今、自由に動く事の出来ないこの身が恨めしい。不安ばかりが募るなか、アスは苛立ちを隠せなかった。

たしかにスフィラにかなり損傷を与えた。プルートもしばらくは動けないだろう。だが、なにかを見落としている様な、なにかが酷く心を乱す。

思い出すのは、紫の悪魔と呼ばれる少年の姿だ。呪い、と聞いていやな事を思い出す。その呪いは何を起源とするものか詳しく調べて居ないし、どれほど進行しているのかも分からないが、よくアーヴェの精鋭たちに気付かせずに立ち向かってきたと素直に思った。

「今は、回復を最優先にすることを提案します」

『そう、ですね。すみません、メト』

妹分である彼女に言われ、悩み続けていたアスは思考を止める。これ以上考えても答えは見つからないだろう。なにか重要なことをアスは見落としてしまっているから。なら、今はとにかく動けるようになってその見落としてしまった事を調べるべきだ。

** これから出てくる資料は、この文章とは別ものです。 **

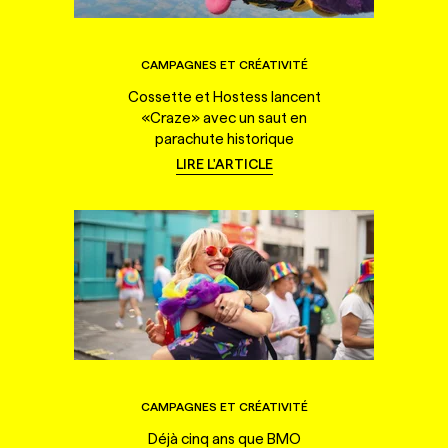
CAMPAGNES ET CRÉATIVITÉ
Cossette et Hostess lancent
«Craze» avec un saut en
parachute historique
LIRE L'ARTICLE
CAMPAGNES ET CRÉATIVITÉ
Déjà cinq ans que BMO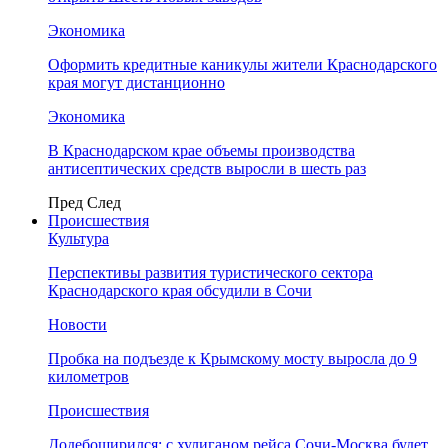
Экономика
Оформить кредитные каникулы жители Краснодарского
края могут дистанционно
Экономика
В Краснодарском крае объемы производства
антисептических средств выросли в шесть раз
Пред
След
Происшествия
Культура
Перспективы развития туристического сектора
Краснодарского края обсудили в Сочи
Новости
Пробка на подъезде к Крымскому мосту выросла до 9
километров
Происшествия
Додебоширился: с хулиганом рейса Сочи-Москва будет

思考を止めると、修復を最優先にさせるために意識を沈めた……。

しばらくして、部屋は静かになった。

メトセトラはなにも言わずに水槽を眺め……そしてふいに下を向いた。

「すみません、アス」

そう言うと、姿を消した。いや、そこに人がいるかのように写していた映像を消した。

メトセトラの体は、もう存在しない。彼女は、映像を映し出し、音声を機具から再生する事で周囲とやりとりをすることができるだけだ。

メトセトラは部屋から意識を離すと、アーヴェ本部の中を見る。

どこも忙しく、戦いの後始末の為に翻弄していた。




あけましておめでとうございます。

今年もよろしくお願いします。


メトセトラ・ヴィヴィアンさん、実は名前は出て来てないのですが一章でちらりと出てきていました。いや、これじゃだれも気付かないだろ……みたいなところにちらりと出てきています。